On 14th May, communists overran CIA-backed base at Long Tieng which housed Hmong guerillas fighting against Pathet Lao. On 18th May, Hmong bases at Sam Thong and Bouamlong fell without any significant fighting. Six days later it was reported that around 50,000 Hmong people, some of them armed, gathered at their former base of Ban Xon attempting to follow their leader and flee to Thailand.

On 29th May 1975, about 10,000 Hmong people, attempted to cross Hin Heup bridge on their way to Vientiane. As the group crossed the bridge Pathet Lao forces attacked the column using mortars, M16s, and bayonets. Many people jumped into the river to flee the firing troops, by the end of the massacre 14 civilians were killed and over 100 wounded.

== Refugee crisis ==
What nobody had anticipated was how tens of thousands of Hmong, left behind in Long Tieng and Laos, would follow Vang Pao and other Hmong leaders to Thailand. By the end of 1975, about 40,000 Hmong had succeeded to reaching Thailand, traveling on foot through the mountains and floating across the Mekong River. How many died or were killed in their attempt to escape Laos is not known, but the flight of Hmong and other Laotian highland peoples into Thailand would continue for many more years. They faced repression at home from the communist government for their collaboration with the Americans. Most of the Hmong in Thailand would eventually be resettled in the United States and other countries. Between 1975 and 1982, 53,700 Hmong and other highland Laotian refugees were resettled in the United States and thousands more in other countries.

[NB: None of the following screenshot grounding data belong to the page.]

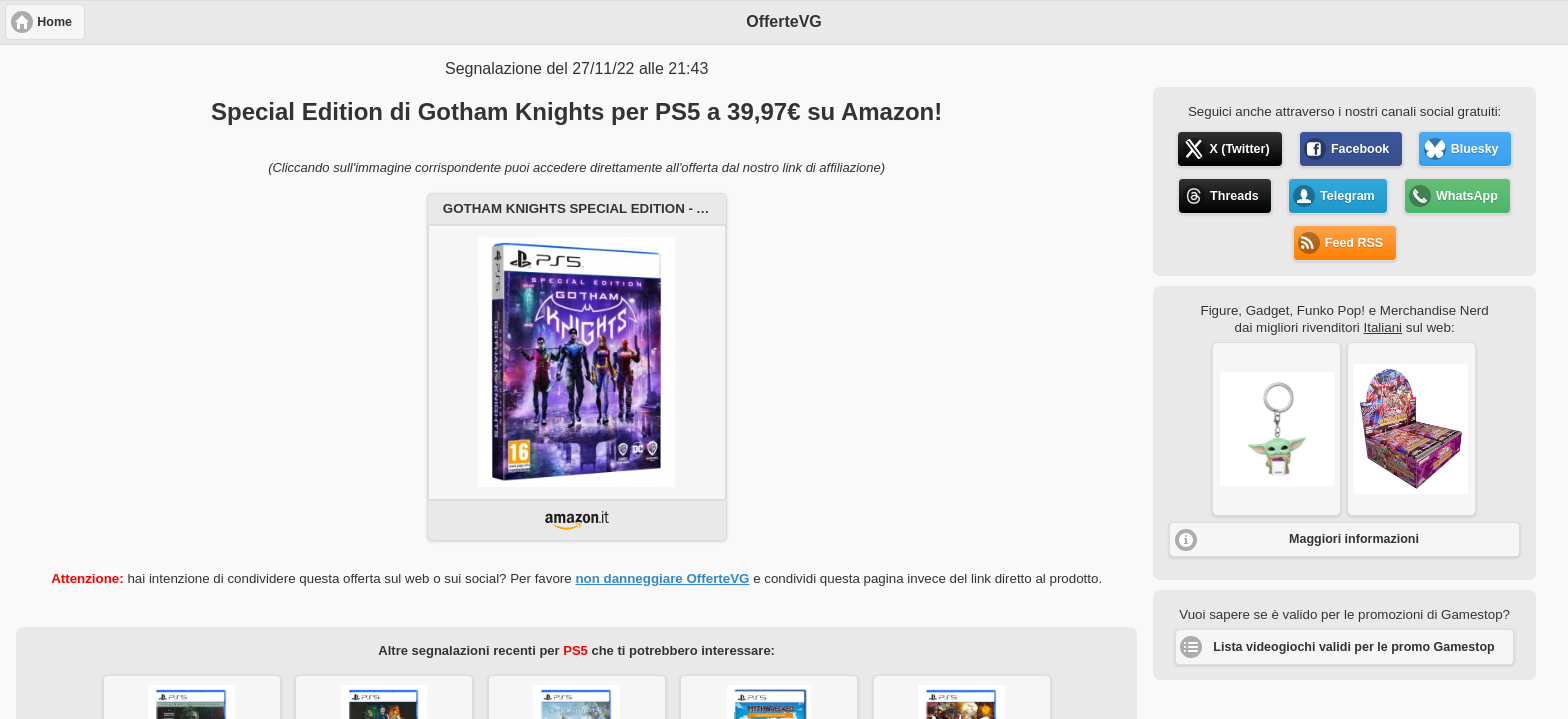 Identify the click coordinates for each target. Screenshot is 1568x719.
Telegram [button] (1347, 196)
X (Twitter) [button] (1239, 149)
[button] (1276, 429)
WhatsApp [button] (1467, 196)
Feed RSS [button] (1354, 243)
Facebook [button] (1360, 149)
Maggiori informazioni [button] (1354, 539)
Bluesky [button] (1475, 149)
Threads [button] (1234, 196)
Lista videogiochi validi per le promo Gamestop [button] (1353, 647)
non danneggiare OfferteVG (662, 578)
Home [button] (54, 22) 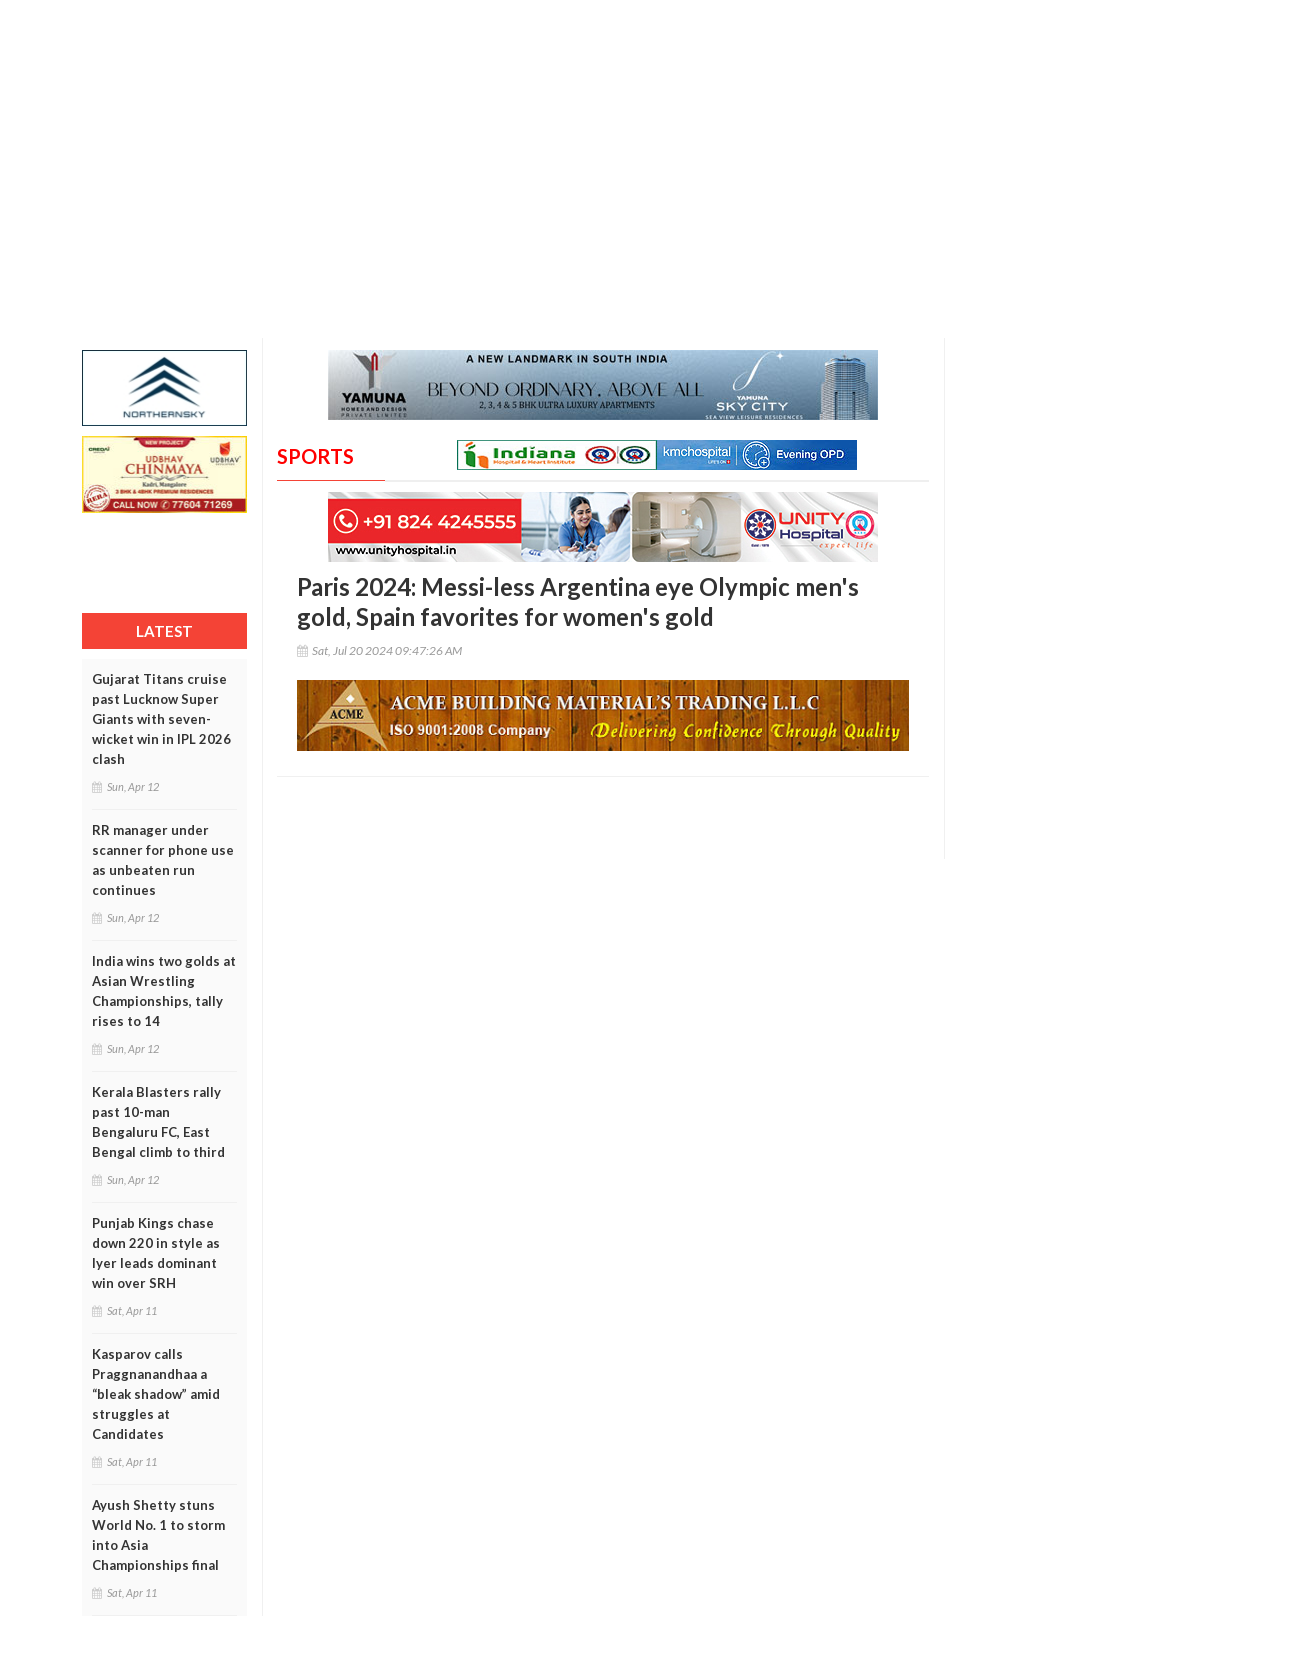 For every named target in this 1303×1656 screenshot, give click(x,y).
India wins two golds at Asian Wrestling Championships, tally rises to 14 (164, 991)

About 90% of Laos's intellectuals, technicians, and officials left Laos following the communist takeover. Many of the professional and intellectual class, who had initially been willing to work for the new regime, changed their minds and left; a much easier thing to do from Laos than from either Vietnam or Cambodia. Laos experienced the largest refugee flight per capita of any Indochinese nation, with 10% of the population – 300,000 people out of a total of 3 million – crossing the border into Thailand.

== Evacuation of right-wing officials ==
In May 1975 multiple important figure in the government fled the country to Thailand in the face of communist offensive, including chief of staff Oudone Sananikone, major general Kouprasith Abhay, commander of the south Souchay Vongsavan, and prince of Champassak Boun Oum. General Vang Pao together with his wife May Song Vang were evacuated to Thailand shortly before the fall of Long Tieng.